Fig. 6.

Effect of EPA/DHA supplementation on leukotriene and prostanoid formation after calcium ionophore stimulation. The levels of free metabolites were determined after A23187-mediated stimulation of whole blood samples and thus reflect the metabolic capacity and substrate specificity of the corresponding enzymes expressed in blood cells. A, B: Generated levels of AA-derived LTB4 and EPA-derived LTB5 and the relative abundance of LTB5 and LTB4 in correlation with the EPA/AA precursor fatty acid ratio.
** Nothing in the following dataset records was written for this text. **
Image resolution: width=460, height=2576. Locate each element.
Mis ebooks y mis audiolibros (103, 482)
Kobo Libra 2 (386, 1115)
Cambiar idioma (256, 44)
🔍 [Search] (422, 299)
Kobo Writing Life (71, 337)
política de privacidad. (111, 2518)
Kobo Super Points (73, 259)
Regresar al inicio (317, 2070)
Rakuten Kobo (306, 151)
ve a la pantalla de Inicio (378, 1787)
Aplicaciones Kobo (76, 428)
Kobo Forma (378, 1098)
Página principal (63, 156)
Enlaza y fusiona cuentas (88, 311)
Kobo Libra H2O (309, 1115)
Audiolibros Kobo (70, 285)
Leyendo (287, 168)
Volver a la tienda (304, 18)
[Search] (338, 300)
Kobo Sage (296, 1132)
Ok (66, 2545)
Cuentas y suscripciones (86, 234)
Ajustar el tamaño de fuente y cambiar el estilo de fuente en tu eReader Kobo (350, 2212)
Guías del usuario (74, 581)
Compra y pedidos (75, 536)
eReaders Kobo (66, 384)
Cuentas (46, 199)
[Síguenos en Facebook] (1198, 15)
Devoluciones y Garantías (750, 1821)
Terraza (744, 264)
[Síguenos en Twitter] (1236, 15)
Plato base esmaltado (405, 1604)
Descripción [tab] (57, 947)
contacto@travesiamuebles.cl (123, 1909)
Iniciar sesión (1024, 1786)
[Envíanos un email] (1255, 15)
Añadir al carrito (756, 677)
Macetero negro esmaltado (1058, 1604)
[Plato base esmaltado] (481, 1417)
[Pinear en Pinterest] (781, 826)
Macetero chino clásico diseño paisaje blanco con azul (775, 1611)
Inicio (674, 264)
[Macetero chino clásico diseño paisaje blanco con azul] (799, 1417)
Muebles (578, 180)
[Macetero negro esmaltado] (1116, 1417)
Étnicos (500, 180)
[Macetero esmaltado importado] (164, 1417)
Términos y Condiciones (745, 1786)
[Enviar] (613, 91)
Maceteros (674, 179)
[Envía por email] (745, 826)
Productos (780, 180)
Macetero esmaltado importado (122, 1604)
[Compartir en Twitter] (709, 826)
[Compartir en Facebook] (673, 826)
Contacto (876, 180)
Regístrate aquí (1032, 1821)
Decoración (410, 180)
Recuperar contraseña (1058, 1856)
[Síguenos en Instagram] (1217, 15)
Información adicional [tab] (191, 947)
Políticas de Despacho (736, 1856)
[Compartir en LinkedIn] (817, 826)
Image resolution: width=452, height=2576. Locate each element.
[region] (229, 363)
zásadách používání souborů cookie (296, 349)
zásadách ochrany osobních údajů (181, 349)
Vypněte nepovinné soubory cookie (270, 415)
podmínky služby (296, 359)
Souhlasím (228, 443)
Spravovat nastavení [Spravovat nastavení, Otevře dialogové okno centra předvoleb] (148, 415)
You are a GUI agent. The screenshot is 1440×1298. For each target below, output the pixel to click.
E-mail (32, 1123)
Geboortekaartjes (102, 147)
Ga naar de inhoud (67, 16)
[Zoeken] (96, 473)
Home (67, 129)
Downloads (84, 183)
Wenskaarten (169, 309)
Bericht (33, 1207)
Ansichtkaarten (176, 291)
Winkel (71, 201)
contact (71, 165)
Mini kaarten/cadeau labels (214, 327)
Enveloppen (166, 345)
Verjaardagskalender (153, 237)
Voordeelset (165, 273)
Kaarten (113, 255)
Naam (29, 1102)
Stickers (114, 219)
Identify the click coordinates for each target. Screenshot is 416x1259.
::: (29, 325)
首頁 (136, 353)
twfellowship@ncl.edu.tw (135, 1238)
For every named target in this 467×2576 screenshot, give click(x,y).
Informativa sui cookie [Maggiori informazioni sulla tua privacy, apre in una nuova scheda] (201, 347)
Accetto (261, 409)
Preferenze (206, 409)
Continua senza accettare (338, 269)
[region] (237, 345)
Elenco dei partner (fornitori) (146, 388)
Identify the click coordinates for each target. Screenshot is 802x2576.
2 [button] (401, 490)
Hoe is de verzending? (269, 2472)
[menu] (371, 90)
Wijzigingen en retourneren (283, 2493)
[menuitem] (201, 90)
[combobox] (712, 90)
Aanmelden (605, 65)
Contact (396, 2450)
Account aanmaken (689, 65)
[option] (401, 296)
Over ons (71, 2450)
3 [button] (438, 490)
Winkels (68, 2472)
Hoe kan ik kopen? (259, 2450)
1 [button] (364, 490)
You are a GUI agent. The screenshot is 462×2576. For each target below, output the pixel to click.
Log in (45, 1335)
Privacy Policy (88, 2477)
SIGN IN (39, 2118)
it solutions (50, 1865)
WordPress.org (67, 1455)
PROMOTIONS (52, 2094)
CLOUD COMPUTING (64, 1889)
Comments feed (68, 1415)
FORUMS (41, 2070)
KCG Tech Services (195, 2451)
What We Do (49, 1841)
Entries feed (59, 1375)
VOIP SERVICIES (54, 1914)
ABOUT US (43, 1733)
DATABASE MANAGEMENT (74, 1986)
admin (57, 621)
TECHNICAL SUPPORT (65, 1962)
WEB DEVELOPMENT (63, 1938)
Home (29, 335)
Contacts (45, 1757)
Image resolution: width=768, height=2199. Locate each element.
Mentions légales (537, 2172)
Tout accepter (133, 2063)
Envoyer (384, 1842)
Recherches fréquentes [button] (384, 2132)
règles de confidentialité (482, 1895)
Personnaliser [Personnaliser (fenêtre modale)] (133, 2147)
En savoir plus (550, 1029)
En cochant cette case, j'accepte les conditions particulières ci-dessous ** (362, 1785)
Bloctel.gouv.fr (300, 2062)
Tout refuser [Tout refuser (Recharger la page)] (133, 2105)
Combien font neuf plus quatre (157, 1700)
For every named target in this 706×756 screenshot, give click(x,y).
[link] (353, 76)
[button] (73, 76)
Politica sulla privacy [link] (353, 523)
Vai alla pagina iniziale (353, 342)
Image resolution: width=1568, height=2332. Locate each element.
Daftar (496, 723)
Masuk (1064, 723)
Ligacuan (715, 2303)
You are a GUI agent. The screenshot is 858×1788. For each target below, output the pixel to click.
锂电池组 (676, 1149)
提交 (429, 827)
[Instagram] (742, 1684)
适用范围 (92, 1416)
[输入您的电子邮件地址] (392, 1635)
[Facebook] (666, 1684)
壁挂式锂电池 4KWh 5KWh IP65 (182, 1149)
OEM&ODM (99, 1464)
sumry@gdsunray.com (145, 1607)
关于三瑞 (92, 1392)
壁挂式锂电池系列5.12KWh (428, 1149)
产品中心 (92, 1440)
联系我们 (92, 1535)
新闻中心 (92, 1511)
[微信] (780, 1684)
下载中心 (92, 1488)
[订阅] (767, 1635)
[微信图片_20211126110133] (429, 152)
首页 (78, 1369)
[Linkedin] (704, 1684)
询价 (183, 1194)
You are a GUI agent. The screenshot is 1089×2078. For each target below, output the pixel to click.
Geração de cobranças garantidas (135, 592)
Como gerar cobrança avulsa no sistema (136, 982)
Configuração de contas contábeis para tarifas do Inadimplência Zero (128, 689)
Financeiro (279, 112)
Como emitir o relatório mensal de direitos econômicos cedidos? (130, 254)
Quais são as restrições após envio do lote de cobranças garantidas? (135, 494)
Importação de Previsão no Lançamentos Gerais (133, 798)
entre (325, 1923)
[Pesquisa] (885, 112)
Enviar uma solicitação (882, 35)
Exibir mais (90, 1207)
C, D: Levels of AA-derived PGE2 and EPA-derived PGE3 and the relative abundance of PGE3 and PGE2 in correlation with the EPA/AA precursor fatty acid ratio. E, F: Levels of AA-derived TXB2 and EPA-derived TXB3 and the relative abundance of TXB3 and TXB2 in correlation with the EPA/AA precursor fatty acid ratio. Data are given as mean ± SEM, n = 19. A general linear model for repeated measurements was used for analysis (A, C, E) and significant changes are indicated as: *P < 0.05 versus basal level [week 0 (W0)] and #P < 0.05 versus maximum treatment [week 8 (W8)]. For relative efficiencies, a Pearson/Spearman Rho correlation was performed: LTB5/LTB4, y = 0.58x − 0.01, r = 0.864 with P < 0.001 (B); PGE3/PGE2, y = 0.16x − 0.002, r = 0.712 with P < 0.001 (D); TXB3/TXB2 no correlation (F).